- _WHAT NEEDS TO BE DONE_:
The answer is every line of the records that holds the word "طنجة", copied in full.
--- START ---
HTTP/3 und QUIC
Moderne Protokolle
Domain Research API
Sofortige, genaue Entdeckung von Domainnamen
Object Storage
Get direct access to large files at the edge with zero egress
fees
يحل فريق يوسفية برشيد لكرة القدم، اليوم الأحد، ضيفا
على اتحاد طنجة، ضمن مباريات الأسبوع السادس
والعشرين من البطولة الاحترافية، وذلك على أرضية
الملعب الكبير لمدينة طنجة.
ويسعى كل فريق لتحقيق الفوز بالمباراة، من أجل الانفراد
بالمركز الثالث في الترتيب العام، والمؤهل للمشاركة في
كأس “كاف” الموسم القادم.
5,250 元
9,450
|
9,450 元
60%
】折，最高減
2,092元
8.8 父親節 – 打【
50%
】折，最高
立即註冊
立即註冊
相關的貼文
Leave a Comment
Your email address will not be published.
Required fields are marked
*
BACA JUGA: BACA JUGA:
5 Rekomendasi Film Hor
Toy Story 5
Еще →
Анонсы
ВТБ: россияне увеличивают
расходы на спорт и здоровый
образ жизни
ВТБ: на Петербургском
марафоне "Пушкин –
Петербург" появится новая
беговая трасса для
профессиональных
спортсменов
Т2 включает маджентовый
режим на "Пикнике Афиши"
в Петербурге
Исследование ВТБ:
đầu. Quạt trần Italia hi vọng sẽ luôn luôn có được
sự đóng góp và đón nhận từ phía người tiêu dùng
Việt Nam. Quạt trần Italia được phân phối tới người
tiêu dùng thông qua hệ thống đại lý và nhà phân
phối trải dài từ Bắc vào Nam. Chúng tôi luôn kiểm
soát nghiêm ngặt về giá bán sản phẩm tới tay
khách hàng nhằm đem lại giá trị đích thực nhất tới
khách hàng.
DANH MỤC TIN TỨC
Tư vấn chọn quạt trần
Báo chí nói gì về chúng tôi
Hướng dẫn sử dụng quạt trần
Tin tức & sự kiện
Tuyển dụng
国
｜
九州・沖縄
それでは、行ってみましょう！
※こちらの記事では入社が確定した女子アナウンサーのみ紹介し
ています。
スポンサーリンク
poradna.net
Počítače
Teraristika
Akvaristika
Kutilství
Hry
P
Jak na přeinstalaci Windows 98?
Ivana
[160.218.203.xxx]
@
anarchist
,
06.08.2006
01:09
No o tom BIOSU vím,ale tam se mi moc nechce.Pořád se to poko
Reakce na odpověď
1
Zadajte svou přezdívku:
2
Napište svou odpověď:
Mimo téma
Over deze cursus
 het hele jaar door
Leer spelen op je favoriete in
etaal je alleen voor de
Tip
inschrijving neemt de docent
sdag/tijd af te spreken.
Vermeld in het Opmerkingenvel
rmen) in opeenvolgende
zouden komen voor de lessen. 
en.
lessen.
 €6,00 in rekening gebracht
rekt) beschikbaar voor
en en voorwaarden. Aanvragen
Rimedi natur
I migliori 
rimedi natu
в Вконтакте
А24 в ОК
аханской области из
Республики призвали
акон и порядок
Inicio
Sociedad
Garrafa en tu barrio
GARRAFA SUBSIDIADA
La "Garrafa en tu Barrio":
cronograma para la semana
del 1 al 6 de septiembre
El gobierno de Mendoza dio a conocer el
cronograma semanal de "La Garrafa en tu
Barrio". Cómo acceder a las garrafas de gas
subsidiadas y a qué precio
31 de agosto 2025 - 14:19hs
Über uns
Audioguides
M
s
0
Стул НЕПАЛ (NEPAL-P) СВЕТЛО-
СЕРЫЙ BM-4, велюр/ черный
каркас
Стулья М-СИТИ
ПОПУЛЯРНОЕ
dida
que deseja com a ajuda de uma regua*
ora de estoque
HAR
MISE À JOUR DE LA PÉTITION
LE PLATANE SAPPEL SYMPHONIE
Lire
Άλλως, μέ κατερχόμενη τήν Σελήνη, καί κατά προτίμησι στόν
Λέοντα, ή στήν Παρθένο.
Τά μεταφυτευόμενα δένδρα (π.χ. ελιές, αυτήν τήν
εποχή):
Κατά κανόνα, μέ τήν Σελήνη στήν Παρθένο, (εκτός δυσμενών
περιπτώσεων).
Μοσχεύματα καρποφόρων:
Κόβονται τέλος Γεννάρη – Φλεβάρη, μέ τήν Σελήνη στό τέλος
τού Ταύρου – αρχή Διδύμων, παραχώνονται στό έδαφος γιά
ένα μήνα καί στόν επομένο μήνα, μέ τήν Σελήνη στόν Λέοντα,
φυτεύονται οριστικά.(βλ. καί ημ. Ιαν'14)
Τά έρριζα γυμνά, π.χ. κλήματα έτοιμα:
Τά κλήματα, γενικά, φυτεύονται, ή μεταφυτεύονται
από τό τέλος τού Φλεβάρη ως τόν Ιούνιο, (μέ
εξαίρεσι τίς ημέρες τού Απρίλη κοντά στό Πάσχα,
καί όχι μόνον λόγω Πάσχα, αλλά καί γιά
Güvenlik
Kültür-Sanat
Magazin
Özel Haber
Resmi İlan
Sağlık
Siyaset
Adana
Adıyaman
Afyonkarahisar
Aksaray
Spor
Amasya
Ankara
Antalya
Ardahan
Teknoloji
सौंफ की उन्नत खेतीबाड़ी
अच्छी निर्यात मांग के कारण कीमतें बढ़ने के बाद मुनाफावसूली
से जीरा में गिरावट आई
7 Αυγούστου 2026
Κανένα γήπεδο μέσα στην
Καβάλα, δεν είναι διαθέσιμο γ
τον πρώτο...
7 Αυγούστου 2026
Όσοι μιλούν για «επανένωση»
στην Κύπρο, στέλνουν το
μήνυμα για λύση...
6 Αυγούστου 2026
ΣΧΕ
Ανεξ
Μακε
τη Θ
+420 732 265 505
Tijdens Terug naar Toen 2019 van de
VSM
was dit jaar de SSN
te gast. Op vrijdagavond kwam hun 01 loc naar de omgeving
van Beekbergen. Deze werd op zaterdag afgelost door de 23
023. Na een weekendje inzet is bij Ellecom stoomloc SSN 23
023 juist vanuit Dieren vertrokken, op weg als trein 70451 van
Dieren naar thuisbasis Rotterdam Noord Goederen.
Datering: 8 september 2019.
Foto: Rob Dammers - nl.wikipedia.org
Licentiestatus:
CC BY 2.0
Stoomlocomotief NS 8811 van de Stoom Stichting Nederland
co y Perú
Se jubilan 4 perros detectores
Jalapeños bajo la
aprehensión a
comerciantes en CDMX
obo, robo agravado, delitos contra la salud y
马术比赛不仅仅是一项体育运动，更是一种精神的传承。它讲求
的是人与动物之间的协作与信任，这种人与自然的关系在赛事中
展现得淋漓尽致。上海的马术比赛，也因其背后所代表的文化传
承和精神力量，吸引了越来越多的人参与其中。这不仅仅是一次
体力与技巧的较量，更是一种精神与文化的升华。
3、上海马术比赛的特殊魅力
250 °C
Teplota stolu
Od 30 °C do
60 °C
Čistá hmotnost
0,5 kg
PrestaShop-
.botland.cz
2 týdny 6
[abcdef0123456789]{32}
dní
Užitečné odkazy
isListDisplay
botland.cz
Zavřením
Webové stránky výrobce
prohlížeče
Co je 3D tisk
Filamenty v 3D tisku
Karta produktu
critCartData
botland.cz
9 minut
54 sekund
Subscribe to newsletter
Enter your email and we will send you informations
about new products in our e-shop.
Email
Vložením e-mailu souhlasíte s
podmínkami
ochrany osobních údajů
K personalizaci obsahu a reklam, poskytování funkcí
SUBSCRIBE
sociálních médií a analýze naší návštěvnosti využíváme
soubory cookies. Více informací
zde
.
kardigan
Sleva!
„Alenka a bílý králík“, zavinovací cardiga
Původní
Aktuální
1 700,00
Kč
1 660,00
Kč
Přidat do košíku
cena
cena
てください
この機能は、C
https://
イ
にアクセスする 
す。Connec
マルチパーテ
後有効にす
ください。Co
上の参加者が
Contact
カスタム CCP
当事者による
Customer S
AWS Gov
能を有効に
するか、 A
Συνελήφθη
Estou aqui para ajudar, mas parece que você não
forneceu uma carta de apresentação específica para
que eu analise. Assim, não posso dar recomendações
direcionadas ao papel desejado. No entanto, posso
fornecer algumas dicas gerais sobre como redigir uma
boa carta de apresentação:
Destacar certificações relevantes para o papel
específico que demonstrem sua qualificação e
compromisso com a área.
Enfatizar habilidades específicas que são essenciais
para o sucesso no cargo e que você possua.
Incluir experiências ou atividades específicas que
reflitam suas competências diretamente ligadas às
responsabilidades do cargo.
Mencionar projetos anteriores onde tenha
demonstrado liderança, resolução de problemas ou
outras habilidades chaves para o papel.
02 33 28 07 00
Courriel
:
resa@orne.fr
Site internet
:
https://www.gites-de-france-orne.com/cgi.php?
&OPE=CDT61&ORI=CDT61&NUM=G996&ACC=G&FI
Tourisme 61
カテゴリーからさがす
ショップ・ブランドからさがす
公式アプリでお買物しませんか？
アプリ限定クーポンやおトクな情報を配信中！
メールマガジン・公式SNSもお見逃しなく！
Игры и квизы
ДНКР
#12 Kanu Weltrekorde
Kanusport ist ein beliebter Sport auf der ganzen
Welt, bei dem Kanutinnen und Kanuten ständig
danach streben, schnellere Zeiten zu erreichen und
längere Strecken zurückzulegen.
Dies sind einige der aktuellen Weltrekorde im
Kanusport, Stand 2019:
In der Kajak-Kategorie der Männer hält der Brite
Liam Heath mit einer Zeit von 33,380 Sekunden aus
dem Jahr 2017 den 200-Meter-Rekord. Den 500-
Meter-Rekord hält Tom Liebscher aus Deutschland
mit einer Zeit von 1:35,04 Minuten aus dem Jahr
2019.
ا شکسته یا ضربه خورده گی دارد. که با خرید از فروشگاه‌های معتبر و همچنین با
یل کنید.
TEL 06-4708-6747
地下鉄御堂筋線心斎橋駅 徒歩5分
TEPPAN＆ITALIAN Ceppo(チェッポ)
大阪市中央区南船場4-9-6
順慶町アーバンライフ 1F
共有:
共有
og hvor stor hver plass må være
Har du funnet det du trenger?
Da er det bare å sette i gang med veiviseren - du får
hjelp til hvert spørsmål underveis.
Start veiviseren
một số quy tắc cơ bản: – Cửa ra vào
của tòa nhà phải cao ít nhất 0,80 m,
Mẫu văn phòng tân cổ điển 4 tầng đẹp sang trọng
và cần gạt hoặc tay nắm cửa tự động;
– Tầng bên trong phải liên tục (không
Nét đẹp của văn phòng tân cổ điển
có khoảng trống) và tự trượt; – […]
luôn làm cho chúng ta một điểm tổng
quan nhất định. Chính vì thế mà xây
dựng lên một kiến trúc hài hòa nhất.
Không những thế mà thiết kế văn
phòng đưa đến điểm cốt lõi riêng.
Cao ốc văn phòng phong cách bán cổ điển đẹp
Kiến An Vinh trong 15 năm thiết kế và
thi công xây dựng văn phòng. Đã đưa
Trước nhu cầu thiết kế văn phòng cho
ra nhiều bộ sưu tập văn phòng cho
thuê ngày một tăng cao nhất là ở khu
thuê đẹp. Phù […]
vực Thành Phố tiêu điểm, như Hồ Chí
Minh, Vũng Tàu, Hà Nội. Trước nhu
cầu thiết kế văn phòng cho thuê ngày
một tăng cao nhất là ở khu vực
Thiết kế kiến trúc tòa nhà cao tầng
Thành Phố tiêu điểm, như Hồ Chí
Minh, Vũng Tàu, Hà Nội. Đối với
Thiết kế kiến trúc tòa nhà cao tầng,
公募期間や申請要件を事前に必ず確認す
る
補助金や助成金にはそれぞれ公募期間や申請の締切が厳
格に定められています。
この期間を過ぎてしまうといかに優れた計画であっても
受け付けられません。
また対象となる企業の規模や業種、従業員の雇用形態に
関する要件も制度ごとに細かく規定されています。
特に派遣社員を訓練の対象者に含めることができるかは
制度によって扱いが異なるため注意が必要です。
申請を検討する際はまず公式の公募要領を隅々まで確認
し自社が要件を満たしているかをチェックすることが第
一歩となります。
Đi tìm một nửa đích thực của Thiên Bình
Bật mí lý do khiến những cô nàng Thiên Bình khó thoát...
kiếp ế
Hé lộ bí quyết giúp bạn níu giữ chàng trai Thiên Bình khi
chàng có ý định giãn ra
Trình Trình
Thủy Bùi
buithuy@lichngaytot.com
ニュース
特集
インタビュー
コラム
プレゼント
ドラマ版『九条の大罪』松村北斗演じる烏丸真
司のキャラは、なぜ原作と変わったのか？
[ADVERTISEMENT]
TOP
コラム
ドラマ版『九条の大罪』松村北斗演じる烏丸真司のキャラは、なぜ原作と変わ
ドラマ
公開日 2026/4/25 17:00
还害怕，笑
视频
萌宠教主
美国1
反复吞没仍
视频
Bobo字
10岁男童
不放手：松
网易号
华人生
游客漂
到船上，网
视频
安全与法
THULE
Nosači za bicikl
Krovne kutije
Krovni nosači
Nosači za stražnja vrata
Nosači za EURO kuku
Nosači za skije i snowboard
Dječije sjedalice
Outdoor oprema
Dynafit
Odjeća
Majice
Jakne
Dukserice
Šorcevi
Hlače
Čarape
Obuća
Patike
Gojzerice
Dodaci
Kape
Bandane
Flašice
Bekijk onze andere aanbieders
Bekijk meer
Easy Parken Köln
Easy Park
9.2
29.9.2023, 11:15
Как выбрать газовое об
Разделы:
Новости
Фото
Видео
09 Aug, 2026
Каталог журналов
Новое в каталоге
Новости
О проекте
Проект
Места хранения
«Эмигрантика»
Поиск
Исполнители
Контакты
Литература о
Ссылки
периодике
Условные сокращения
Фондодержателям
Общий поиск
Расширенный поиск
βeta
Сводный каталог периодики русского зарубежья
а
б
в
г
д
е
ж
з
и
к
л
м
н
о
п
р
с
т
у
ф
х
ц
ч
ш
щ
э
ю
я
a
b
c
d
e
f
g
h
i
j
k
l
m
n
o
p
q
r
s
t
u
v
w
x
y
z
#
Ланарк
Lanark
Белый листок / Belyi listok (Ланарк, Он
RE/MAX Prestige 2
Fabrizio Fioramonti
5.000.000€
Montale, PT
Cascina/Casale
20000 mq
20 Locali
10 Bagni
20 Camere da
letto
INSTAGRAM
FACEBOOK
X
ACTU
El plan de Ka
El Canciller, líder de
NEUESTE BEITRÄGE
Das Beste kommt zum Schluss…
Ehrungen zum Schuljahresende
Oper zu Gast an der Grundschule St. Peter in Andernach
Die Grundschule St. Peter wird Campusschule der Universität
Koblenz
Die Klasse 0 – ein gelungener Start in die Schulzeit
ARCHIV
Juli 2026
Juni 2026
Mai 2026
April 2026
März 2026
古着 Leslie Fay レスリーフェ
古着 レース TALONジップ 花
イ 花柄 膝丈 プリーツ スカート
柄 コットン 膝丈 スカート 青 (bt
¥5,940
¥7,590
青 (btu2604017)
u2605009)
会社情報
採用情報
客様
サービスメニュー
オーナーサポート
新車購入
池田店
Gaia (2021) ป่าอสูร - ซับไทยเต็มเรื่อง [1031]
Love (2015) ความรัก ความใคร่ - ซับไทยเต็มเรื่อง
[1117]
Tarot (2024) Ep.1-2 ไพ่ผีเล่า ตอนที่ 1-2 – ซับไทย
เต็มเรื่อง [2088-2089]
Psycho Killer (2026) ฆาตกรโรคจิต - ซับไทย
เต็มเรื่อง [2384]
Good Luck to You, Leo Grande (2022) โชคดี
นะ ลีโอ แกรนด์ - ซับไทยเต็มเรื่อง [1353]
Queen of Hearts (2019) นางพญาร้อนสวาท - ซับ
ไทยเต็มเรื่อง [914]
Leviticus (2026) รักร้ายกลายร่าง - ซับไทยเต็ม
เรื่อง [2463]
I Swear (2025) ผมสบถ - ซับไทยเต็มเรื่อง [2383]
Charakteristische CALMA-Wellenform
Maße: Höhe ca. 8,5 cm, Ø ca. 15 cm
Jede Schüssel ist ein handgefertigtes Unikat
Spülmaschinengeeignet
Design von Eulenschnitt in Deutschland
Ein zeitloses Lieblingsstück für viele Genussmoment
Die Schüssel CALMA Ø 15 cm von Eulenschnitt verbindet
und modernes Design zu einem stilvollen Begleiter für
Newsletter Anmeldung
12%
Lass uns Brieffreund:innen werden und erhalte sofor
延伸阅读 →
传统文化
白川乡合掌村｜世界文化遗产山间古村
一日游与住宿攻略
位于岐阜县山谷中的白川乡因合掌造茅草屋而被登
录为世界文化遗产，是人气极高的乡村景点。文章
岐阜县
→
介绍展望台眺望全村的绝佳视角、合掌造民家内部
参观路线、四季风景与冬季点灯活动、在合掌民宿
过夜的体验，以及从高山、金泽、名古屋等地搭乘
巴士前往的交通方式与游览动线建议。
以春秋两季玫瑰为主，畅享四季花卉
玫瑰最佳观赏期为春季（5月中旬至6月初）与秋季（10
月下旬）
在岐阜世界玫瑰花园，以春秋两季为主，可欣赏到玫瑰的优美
--- END ---
- _ANSWER TO THE EXERCISE_:
على اتحاد طنجة، ضمن مباريات الأسبوع السادس
الملعب الكبير لمدينة طنجة.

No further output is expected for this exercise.